16 December 2011

Why policy matters

You may have read that the U.S. is mired in a shortage of many common generic drugs. Many important chemotherapy drugs are in such short supply that patients cannot complete their cancer treatments, or are being switched to less appropriate or more expensive treatments. Some drug trials have been suspended because the control group is not able to receive the standard of care.

The severity of the shortage is startling. It also deserves some introspection. Our government spends a tremendous amount on researching new drugs (the NIH estimates that it alone spends $31.2 billion annually on medical research). Why aren't we devoting more of our efforts to manufacturing and delivering those inexpensive drugs that we already know to be effective?

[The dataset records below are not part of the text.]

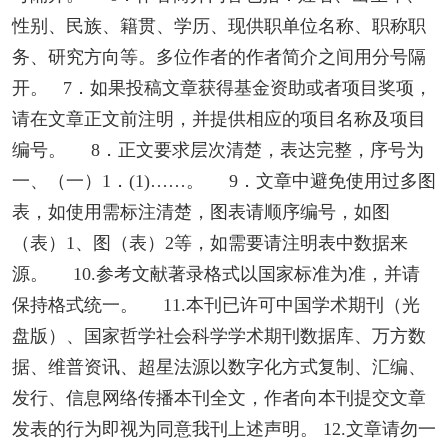
性别、民族、籍贯、学历、现供职单位名称、职称职
务、研究方向等。多位作者的作者简介之间用分号隔
开。 7．如果投稿文章获得基金资助或者项目奖项，
请在文章正文前注明，并提供相应的项目名称及项目
编号。 8．正文要求层次清楚，表达完整，序号为
一、（一）1．(1)……。 9．文章中避免使用过多图
表，如使用需标注清楚，图表请顺序编号，如图
（表）1、图（表）2等，如需要请注明表中数据来
源。 10.参考文献著录格式以国家标准为准，并请
保持格式统一。 11.本刊已许可中国学术期刊（光
盘版）、国家哲学社会科学学术期刊数据库、万方数
据、维普资讯、超星法源以数字化方式复制、汇编、
发行、信息网络传播本刊全文，作者向本刊提交文章
发表的行为即视为同意我刊上述声明。 12.文章请勿一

Better policies could have prevented such a shortage. Part of the problem seems to be that Medicare is required to pay such low prices for generic drugs that there is little profit margin for manufacturers, and thus, little incentive to invest in maintaining factories and in keeping up production. If Congress were to nudge the reimbursement rate for generic drugs slightly upwards, Medicare would probably save money overall by avoiding expensive shortages. There also may be something more insidious going on, in which manufacturers and middlemen find it profitable to limit supply and thus drive up prices (much like Enron did with California's electrical supply in 2000 and 2001). The government could also develop stronger penalties if drug manufacturers fail to fulfill their contracts to supply drugs to federal health entities (such as the VA and the Indian Health Service).

Medicine does not occur in a vacuum, and this shortage should be another wake-up call that it behooves doctors and patients to understand more broadly what impacts our nation's health and medical care. After all, any of us may become the patients so desperately needing these drugs.